Dataset entries:
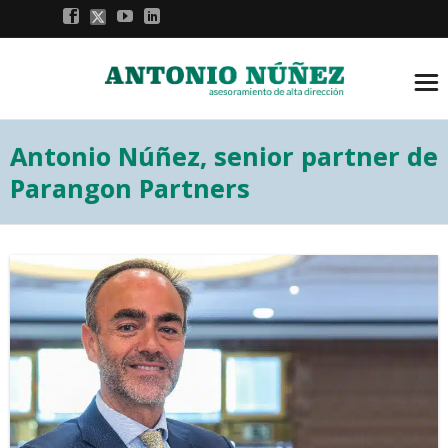
Antonio Núñez, senior partner de
Parangon Partners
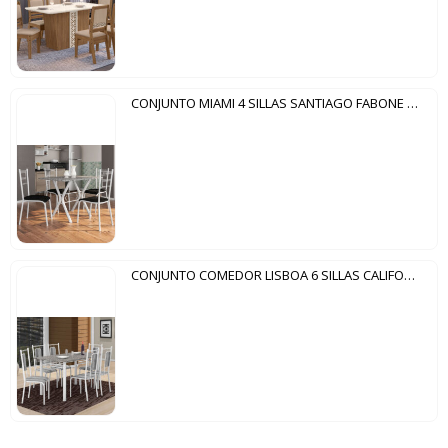
CONJUNTO MIAMI 4 SILLAS SANTIAGO FABONE BLANCO CRAQUELADO|NEGRO
CONJUNTO COMEDOR LISBOA 6 SILLAS CALIFORNIA FABONE BLANCO CRAQUELADO|NEGRO LISTRADO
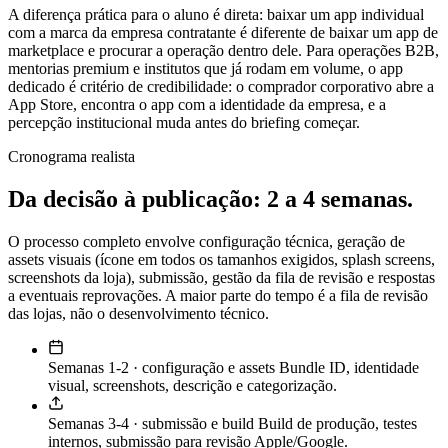
A diferença prática para o aluno é direta: baixar um app individual
com a marca da empresa contratante é diferente de baixar um app de
marketplace e procurar a operação dentro dele. Para operações B2B,
mentorias premium e institutos que já rodam em volume, o app
dedicado é critério de credibilidade: o comprador corporativo abre a
App Store, encontra o app com a identidade da empresa, e a
percepção institucional muda antes do briefing começar.
Cronograma realista
Da decisão à publicação: 2 a 4 semanas.
O processo completo envolve configuração técnica, geração de
assets visuais (ícone em todos os tamanhos exigidos, splash screens,
screenshots da loja), submissão, gestão da fila de revisão e respostas
a eventuais reprovações. A maior parte do tempo é a fila de revisão
das lojas, não o desenvolvimento técnico.
Semanas 1-2 · configuração e assets
Bundle ID, identidade
visual, screenshots, descrição e categorização.
Semanas 3-4 · submissão e build
Build de produção, testes
internos, submissão para revisão Apple/Google.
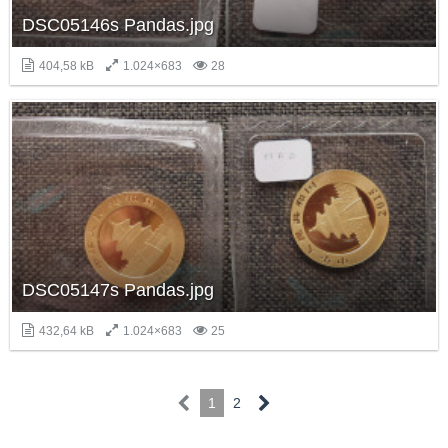
DSC05146s Pandas.jpg
404,58 kB
1.024×683
28
DSC05147s Pandas.jpg
432,64 kB
1.024×683
25
1
2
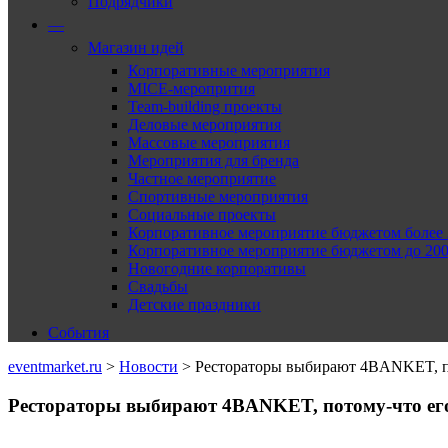
Подрядчики
—
Магазин идей
Корпоративные мероприятия
MICE-меропрития
Team-building проекты
Деловые мероприятия
Массовые мероприятия
Мероприятия для бренда
Частное мероприятие
Спортивные мероприятия
Социальные проекты
Корпоративное мероприятие бюджетом более 2
Корпоративное мероприятие бюджетом до 2000
Новогодние корпоративы
Свадьбы
Детские праздники
События
eventmarket.ru
>
Новости
>
Рестораторы выбирают 4BANKET, по
Рестораторы выбирают 4BANKET, потому-что ег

◆ Task directions
Print all of the entries word for word. Skip any images they contain.

◆ Answer to this exercise
Antonio Núñez, senior partner de
Parangon Partners
CONJUNTO MIAMI 4 SILLAS SANTIAGO FABONE BLANCO CRAQUELADO|NEGRO
CONJUNTO COMEDOR LISBOA 6 SILLAS CALIFORNIA FABONE BLANCO CRAQUELADO|NEGRO LISTRADO
A diferença prática para o aluno é direta: baixar um app individual
com a marca da empresa contratante é diferente de baixar um app de
marketplace e procurar a operação dentro dele. Para operações B2B,
mentorias premium e institutos que já rodam em volume, o app
dedicado é critério de credibilidade: o comprador corporativo abre a
App Store, encontra o app com a identidade da empresa, e a
percepção institucional muda antes do briefing começar.
Cronograma realista
Da decisão à publicação: 2 a 4 semanas.
O processo completo envolve configuração técnica, geração de
assets visuais (ícone em todos os tamanhos exigidos, splash screens,
screenshots da loja), submissão, gestão da fila de revisão e respostas
a eventuais reprovações. A maior parte do tempo é a fila de revisão
das lojas, não o desenvolvimento técnico.
Semanas 1-2 · configuração e assets
Bundle ID, identidade
visual, screenshots, descrição e categorização.
Semanas 3-4 · submissão e build
Build de produção, testes
internos, submissão para revisão Apple/Google.
DSC05146s Pandas.jpg
404,58 kB
1.024×683
28
DSC05147s Pandas.jpg
432,64 kB
1.024×683
25
1
2
Подрядчики
—
Магазин идей
Корпоративные мероприятия
MICE-меропрития
Team-building проекты
Деловые мероприятия
Массовые мероприятия
Мероприятия для бренда
Частное мероприятие
Спортивные мероприятия
Социальные проекты
Корпоративное мероприятие бюджетом более 2
Корпоративное мероприятие бюджетом до 2000
Новогодние корпоративы
Свадьбы
Детские праздники
События
eventmarket.ru
>
Новости
>
Рестораторы выбирают 4BANKET, по
Рестораторы выбирают 4BANKET, потому-что ег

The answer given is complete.